§ **PROBLEM REQUIREMENTS**
What is the number of lines in the data that contain "ACPI"? Nothing besides that number, please.

§ **DATA SHOWN**

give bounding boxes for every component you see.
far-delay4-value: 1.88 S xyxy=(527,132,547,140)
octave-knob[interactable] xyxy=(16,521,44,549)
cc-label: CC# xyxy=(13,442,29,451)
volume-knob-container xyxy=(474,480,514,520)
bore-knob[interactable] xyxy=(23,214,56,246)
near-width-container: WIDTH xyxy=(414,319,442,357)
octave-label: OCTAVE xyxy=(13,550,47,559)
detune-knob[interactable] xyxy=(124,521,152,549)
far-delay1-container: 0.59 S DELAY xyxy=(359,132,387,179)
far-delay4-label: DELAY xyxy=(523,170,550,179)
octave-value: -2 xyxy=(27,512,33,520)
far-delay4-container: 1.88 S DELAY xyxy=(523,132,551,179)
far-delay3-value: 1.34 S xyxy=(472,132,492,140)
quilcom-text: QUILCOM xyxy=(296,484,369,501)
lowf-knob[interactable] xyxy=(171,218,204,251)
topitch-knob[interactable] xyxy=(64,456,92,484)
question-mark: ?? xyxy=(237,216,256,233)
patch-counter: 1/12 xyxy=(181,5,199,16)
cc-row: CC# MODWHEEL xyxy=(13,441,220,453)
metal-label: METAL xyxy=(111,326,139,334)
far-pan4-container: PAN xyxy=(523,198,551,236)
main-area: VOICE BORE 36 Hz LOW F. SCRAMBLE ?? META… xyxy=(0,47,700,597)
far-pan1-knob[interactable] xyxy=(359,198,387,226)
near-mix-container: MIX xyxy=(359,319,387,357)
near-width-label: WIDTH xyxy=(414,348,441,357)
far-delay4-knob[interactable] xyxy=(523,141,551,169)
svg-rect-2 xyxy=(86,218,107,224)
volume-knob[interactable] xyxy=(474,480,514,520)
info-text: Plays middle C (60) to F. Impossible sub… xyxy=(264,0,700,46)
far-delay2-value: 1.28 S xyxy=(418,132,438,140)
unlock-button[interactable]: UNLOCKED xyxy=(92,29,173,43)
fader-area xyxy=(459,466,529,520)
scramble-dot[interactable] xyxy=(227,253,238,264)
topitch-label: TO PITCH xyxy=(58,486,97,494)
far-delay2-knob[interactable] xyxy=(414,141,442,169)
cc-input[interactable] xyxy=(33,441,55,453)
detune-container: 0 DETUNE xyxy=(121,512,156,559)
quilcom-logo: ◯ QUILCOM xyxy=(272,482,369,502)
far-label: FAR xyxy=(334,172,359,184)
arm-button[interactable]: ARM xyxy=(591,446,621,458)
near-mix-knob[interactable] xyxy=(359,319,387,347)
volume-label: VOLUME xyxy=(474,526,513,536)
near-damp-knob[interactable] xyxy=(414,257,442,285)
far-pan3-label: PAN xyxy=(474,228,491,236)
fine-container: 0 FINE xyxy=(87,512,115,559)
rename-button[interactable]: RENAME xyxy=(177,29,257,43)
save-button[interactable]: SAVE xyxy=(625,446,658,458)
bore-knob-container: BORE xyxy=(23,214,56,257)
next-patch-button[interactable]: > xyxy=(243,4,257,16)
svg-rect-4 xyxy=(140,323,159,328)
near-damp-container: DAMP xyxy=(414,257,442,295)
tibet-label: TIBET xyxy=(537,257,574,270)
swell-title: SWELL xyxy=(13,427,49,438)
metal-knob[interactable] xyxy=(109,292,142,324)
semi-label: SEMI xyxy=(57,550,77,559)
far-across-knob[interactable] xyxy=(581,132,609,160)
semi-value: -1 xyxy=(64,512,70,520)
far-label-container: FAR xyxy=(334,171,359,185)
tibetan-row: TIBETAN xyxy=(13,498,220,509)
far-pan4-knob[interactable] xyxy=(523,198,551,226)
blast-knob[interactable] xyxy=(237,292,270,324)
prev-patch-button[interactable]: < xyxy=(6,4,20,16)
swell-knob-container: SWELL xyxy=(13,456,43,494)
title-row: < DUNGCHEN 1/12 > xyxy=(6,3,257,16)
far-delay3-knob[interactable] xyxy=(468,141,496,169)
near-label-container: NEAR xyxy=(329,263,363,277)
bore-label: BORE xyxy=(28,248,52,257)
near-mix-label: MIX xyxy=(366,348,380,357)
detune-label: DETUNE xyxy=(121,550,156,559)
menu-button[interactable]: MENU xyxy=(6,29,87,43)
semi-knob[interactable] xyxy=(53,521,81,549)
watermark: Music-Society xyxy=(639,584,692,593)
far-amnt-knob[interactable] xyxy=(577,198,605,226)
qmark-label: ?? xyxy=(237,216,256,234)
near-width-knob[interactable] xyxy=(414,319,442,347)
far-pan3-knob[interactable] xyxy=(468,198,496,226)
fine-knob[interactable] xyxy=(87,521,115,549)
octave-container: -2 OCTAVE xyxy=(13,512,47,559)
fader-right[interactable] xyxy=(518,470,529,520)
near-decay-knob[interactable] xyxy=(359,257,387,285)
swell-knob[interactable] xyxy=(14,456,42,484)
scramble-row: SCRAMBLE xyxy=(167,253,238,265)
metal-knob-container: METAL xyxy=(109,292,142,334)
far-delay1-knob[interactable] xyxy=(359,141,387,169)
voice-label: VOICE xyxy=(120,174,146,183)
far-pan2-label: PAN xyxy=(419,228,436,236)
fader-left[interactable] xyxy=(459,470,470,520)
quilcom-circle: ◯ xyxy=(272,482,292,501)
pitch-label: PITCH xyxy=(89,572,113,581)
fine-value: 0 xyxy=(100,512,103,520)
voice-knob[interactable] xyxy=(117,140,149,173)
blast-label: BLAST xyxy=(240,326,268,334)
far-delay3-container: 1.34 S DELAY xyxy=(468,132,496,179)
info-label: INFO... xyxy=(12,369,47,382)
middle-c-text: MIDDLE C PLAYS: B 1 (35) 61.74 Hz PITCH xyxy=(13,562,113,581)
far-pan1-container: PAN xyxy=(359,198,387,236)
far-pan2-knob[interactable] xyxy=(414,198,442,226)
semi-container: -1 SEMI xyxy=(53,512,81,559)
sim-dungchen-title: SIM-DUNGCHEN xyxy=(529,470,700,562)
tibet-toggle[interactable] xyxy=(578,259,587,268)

==

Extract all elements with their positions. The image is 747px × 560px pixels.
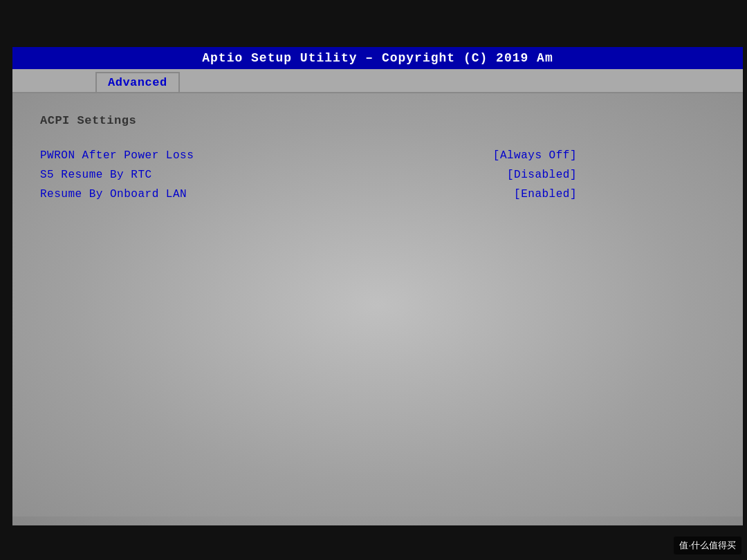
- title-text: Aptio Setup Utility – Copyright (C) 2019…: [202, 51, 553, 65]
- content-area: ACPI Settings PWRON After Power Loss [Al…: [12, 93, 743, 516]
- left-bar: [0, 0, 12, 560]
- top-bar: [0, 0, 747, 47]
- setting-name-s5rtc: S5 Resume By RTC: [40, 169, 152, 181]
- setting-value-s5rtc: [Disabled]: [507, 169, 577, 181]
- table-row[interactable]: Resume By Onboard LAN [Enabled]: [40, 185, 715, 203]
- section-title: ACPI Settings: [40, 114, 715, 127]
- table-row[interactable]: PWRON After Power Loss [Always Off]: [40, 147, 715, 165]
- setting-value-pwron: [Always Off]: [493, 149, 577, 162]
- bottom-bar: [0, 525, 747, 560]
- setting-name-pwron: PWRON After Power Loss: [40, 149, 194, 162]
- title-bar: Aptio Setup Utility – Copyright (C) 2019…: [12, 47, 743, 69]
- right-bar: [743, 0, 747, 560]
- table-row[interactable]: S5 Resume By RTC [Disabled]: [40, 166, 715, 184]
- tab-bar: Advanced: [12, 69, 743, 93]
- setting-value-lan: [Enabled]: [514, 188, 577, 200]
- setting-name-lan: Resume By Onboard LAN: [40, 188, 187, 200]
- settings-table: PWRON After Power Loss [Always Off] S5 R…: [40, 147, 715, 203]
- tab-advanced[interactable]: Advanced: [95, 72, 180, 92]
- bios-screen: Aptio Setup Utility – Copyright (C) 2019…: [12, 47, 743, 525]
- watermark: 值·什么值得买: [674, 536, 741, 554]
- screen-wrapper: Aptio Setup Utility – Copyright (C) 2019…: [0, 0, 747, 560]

§ **EXPECTED OUTPUT**
2